Figure 2: Two text nodes in Listing 1.
    The three children of the Member node — two pieces of whitespace and one Standing element — are all siblings.
    Now, notice the dots and the [cr] in Figures 1 and 2. In the tree diagram, a dot represents a blank space, and [cr] represents a carriage return. With DOM, all the ignorable whitespace between the AnchovyLoversClub start tag and the Member start tag forms a node.

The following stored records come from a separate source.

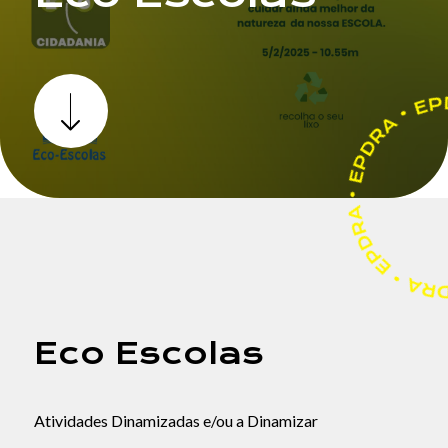
Email
Eco Escolas
Contacto
Atividades Dinamizadas e/ou a Dinamizar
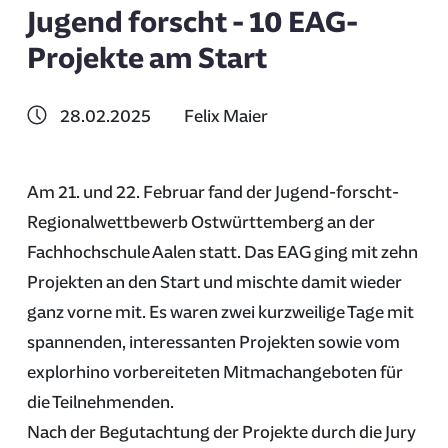
Jugend forscht - 10 EAG-
Projekte am Start
28.02.2025
Felix Maier
Am 21. und 22. Februar fand der Jugend-forscht-
Regionalwettbewerb Ostwürttemberg an der
Fachhochschule Aalen statt. Das EAG ging mit zehn
Projekten an den Start und mischte damit wieder
ganz vorne mit. Es waren zwei kurzweilige Tage mit
spannenden, interessanten Projekten sowie vom
explorhino vorbereiteten Mitmachangeboten für
die Teilnehmenden.
Nach der Begutachtung der Projekte durch die Jury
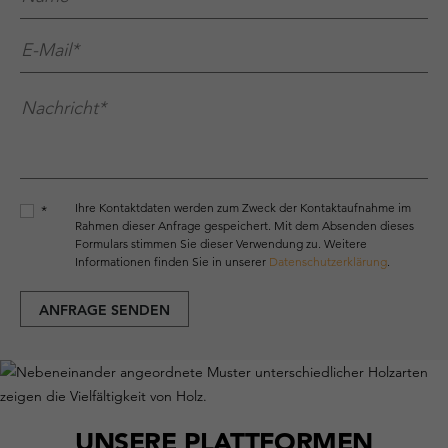
E-Mail*
*
Nachricht*
*
Ihre Kontaktdaten werden zum Zweck der Kontaktaufnahme im
*
Rahmen dieser Anfrage gespeichert. Mit dem Absenden dieses
Formulars stimmen Sie dieser Verwendung zu. Weitere
Informationen finden Sie in unserer
Datenschutzerklärung
.
ANFRAGE SENDEN
UNSERE PLATTFORMEN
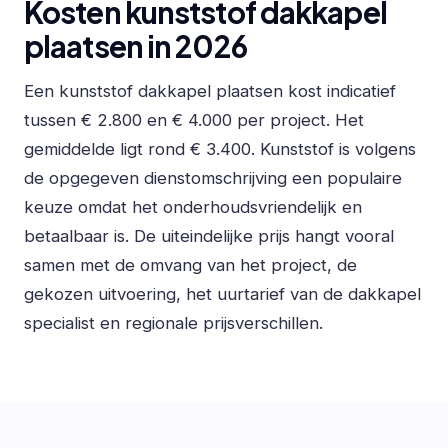
Kosten kunststof dakkapel
plaatsen in 2026
Een kunststof dakkapel plaatsen kost indicatief
tussen € 2.800 en € 4.000 per project. Het
gemiddelde ligt rond € 3.400. Kunststof is volgens
de opgegeven dienstomschrijving een populaire
keuze omdat het onderhoudsvriendelijk en
betaalbaar is. De uiteindelijke prijs hangt vooral
samen met de omvang van het project, de
gekozen uitvoering, het uurtarief van de dakkapel
specialist en regionale prijsverschillen.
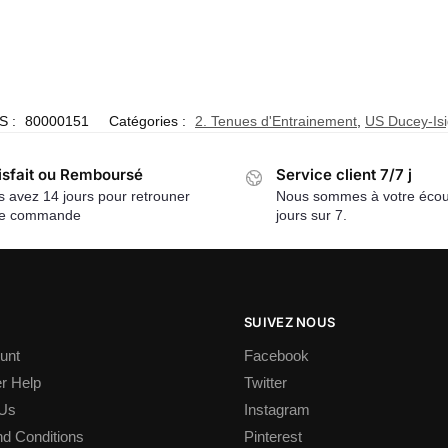
S :
80000151
Catégories :
2. Tenues d'Entrainement
,
US Ducey-Is
isfait ou Remboursé
Service client 7/7 j
 avez 14 jours pour retrouner
Nous sommes à votre écou
re commande
jours sur 7.
SUIVEZ NOUS
unt
Facebook
r Help
Twitter
 Us
Instagram
d Conditions
Pinterest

Starting with the angle bracket that terminates the AnchovyLoversClub start tag, you go to the next line, and then you have three blank spaces before the angle bracket that opens the Member start tag. All that stuff is a DOM node.
  • End tags aren't nodes.
    With SAX, you may be thinking in terms of starting the Member element, and later ending the Member element. In DOM, you don't think this way. Instead, you visit the Member element just once. Within that visit, you visit the Standing element and some text. DOM has no method corresponding to the SAX endElement method.